The task: Find the line in the entries below that contains "Torneo di Apertura delle". Repeat it exactly, and every line after it through the line that contains "Sagre gastronomiche".
*** Data records ***
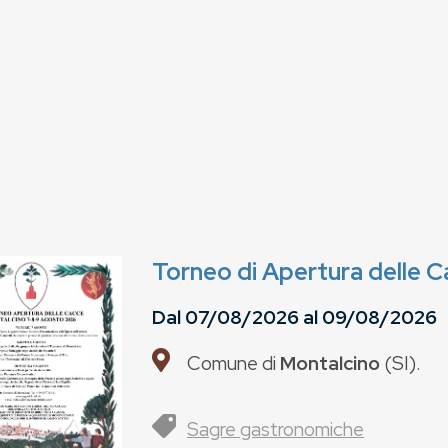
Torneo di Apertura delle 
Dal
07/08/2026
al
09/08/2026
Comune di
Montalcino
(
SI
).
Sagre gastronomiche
***
*** Data records ***
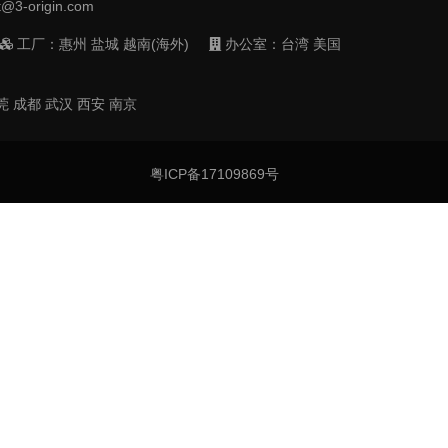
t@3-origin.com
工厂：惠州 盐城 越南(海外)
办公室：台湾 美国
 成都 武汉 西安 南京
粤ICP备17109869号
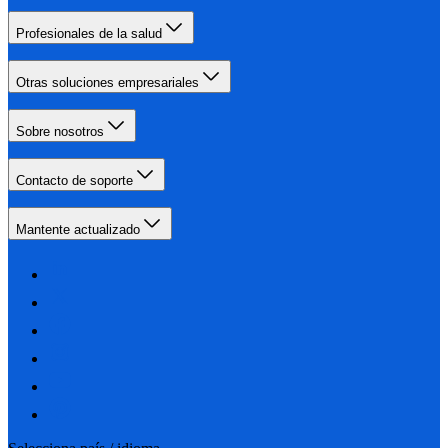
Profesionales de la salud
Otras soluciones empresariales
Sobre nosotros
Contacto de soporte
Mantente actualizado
***
Answer to the problem:
Torneo di Apertura delle 
Dal
07/08/2026
al
09/08/2026
Comune di
Montalcino
(
SI
).
Sagre gastronomiche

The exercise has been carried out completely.